As the passengers re-boarded the vessel for the return crossing, Jay requested some of the other party to refrain from loud offensive language, given the presence of women and children. That didn’t happen. The colourful language was repeated by the lively group “of four or five” after they passed a crew member assisting and counting passengers into the cabin at the top of stairs that formed the entry to the lower deck.
The apparently inebriated group went straight to the ship’s bar. Their out-of place behaviour continued.
Jay intervened again to stop the loud swearing. But before he could finish his request, a fist slammed into the right side of his face from behind and knocked him to the ground.

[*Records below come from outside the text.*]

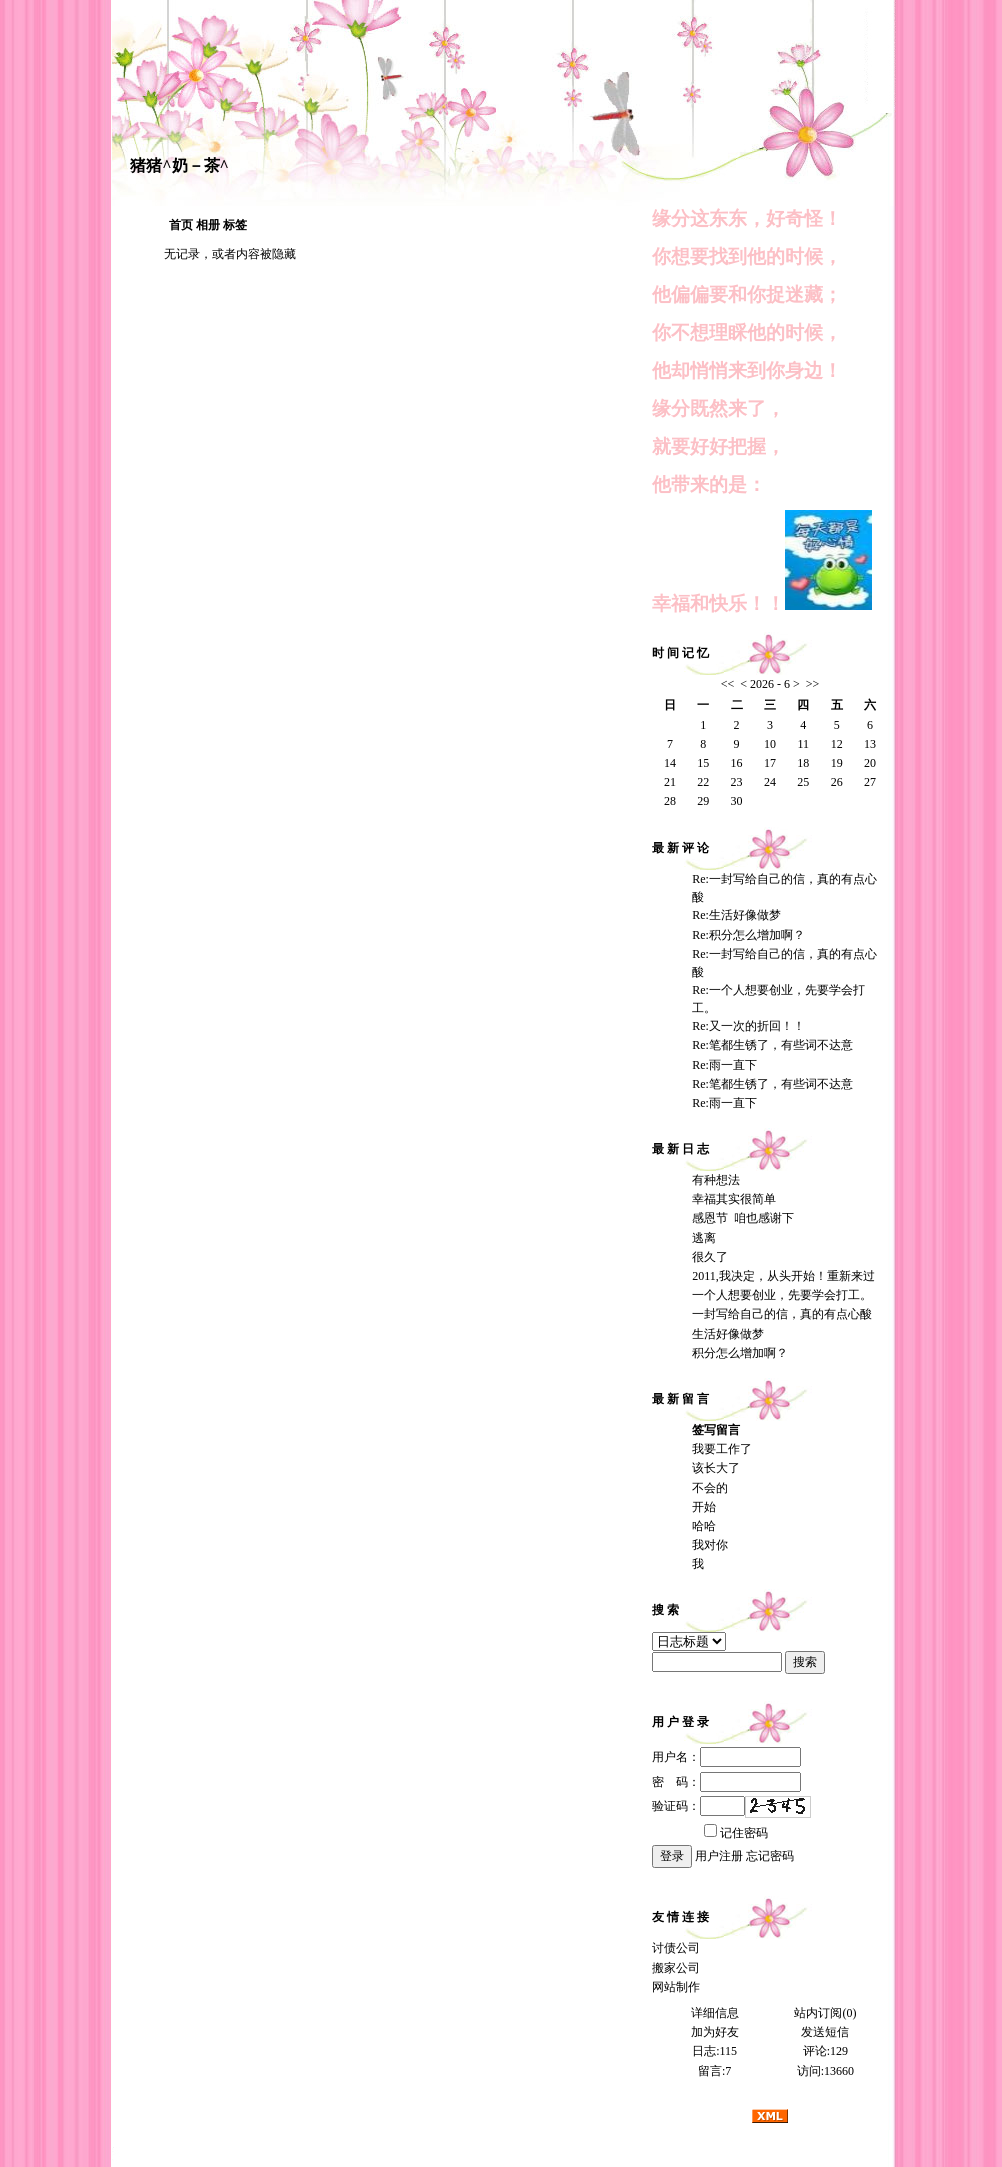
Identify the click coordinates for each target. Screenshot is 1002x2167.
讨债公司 (676, 1948)
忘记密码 (770, 1856)
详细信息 (715, 2013)
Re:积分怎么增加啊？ (748, 935)
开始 (704, 1507)
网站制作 (676, 1987)
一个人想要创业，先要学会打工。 (782, 1295)
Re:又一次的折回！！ (748, 1026)
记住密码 (736, 1833)
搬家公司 (676, 1968)
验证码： (698, 1806)
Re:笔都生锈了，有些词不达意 (772, 1045)
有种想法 (716, 1180)
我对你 (710, 1545)
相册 (208, 225)
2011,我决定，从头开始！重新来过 (783, 1276)
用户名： (726, 1757)
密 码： (726, 1782)
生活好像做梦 (728, 1334)
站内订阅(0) (825, 2013)
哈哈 (704, 1526)
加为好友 (715, 2032)
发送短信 (825, 2032)
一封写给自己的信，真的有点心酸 (782, 1314)
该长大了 (716, 1468)
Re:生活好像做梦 (736, 915)
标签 (235, 225)
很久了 (710, 1257)
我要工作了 (722, 1449)
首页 (181, 225)
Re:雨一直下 (724, 1065)
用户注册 (719, 1856)
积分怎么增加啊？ (740, 1353)
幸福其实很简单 (734, 1199)
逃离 (704, 1238)
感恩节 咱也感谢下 (743, 1218)
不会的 (710, 1488)
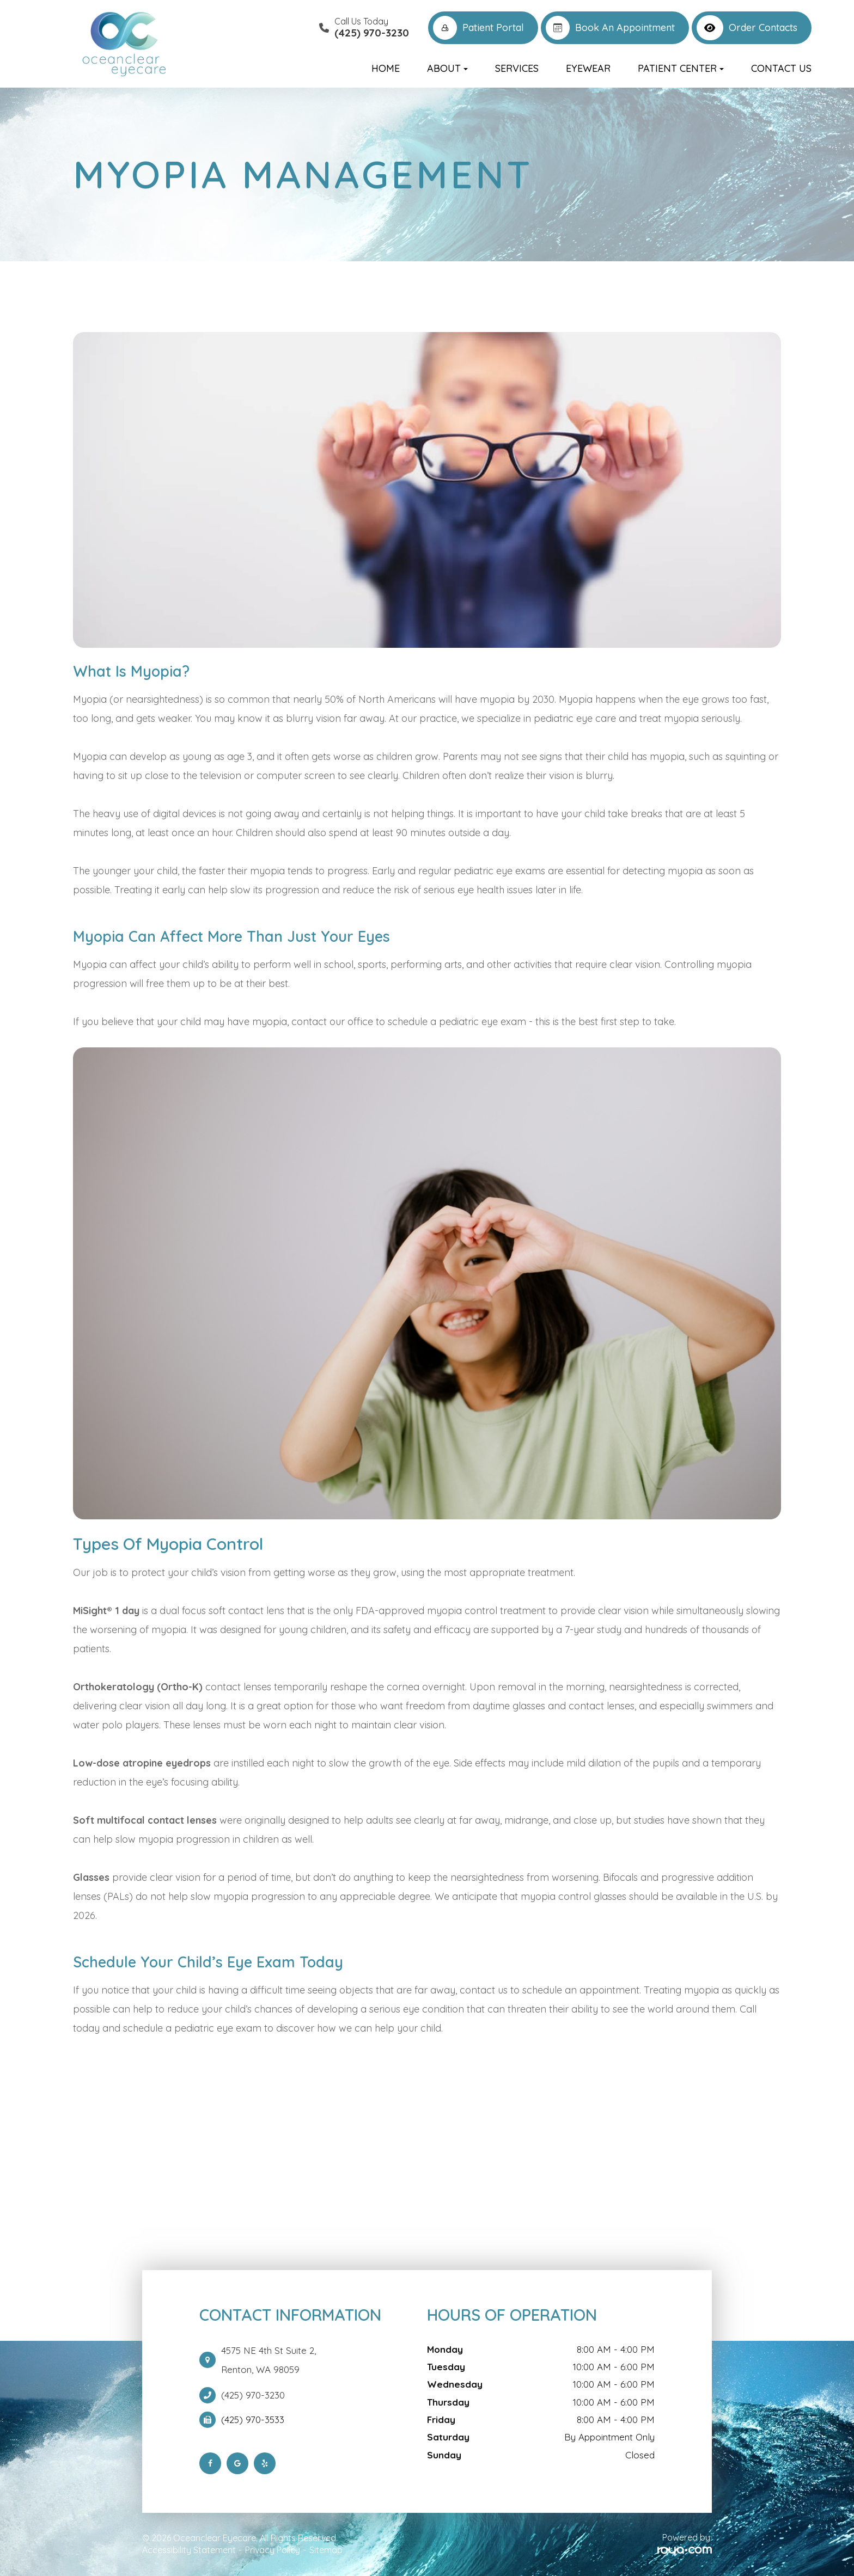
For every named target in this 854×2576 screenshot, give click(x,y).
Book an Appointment (610, 28)
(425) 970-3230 (253, 2395)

He sued his employer and TSSCA for the occupational and domestic consequences of his injuries. Jay’s case was that the crew should have been alert to the risk – in that they ought to have seen the high alcohol consumption ashore or the actual confrontations he had with the drinkers – and should have intervened to de-escalate the situation to avoid the assault.
Alternatively, it should have engaged specialist “crowd controllers” or other security personnel to prevent such an episode. Against these contentions, Justice David Jackson ruled there was no failure to exercise reasonable care on the part of TSSCA.
“In my view, failure to act in the relatively short interval that elapsed between when the assailant’s group entered the lower deck or were swearing at the bar and when the assault occurred was not a failure to take reasonable care for passengers’ safety, judged without the benefit of hindsight. On the contrary, the assault was sudden, unexpected, unprovoked, instantaneous and unpredictable”.
Because the last of the passengers were still boarding the vessel, the crew member was still engaged in assisting and counting in the passengers. The time interval was too short to warrant him to divert from that task and his immediate attention elsewhere.
But Jay had also argued the alcohol consumption of his assailant, or the group to which he belonged, was relevant to determine the “responsible service” duties, that the operators ought to have observed for the benefit of patrons.
One of the CWS party nursing a child for most of the stopover testified of a “loud and boisterous group which included a couple of ladies” went “straight to the bar” and were “drinking cocktails, shots and spirits” for the whole three hour period.
On the other hand, the bar manager couldn’t recall anyone drinking to excess.
The bar drinking evidence so ruled the court, lacked sufficient specifics – as to quantities consumed or behaviour apparent – to warrant a finding that the boat crew ought to have assumed some alarm.
Thus Jay failed to establish any grounds for his compensation claim against the vessel operators. Likewise, he also failed in his claim against his employer because such an injury was not foreseeable.
He was ordered to pay the legal costs of both successful defendants.